A four-point plan for our city’s recovery

A four-point plan for our city’s recovery
Ellen Sandell

When it comes to COVID and lockdowns, Melbourne’s CBD and Docklands are some of the hardest hit areas in the country.

The pandemic has fundamentally changed the nature of Melbourne’s CBD. With more people working from home, fewer people will travel to and from the city for work.

But governments don’t seem to have twigged that this has changed things quite fundamentally, and they don’t seem to have a plan for the future of our CBD, beyond crossing their fingers and hoping things will go back to the way they were.

Instead of hoping we go back to “normal”, we should use this as an opportunity to reimagine what our CBD is for, and why people choose to travel to it, or live in it.

I’ve joined my Greens colleagues Federal MP Adam Bandt and City of Melbourne councillors Rohan Leppert and Olivia Ball to come up with a four-point plan to reinvigorate our CBD.

1. We need incentives to attract innovative and creative businesses to base themselves in the CBD.

Many businesses who rely on 9am-5pm workers have struggled to survive, closed, and may sadly not come back.

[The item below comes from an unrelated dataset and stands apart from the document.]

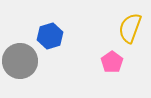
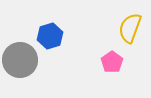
gray circle: moved 1 px up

We need to encourage innovative businesses that offer unique experiences to make the CBD their home. The federal government should subsidise rent for new creative, tech and innovative businesses who sign long-term leases in Melbourne’s CBD and Docklands. The Commonwealth Parliamentary Budget Office is currently costing this plan, but our estimates show that with just a few hundred million dollars, it will leverage hundreds of millions more of private investment in our CBD and make a huge difference.

2. Make the city more liveable for residents

We need to make the city more liveable for residents by:

making streets more pedestrian-friendly;

making it easier to get a good night’s sleep with better construction and traffic regulations;

regulating short-stay apartments;

greening our laneways to create more open space; and

better building regulations to require fresh air, sunlight and good-quality apartment design, so developers can’t just run roughshod over our community.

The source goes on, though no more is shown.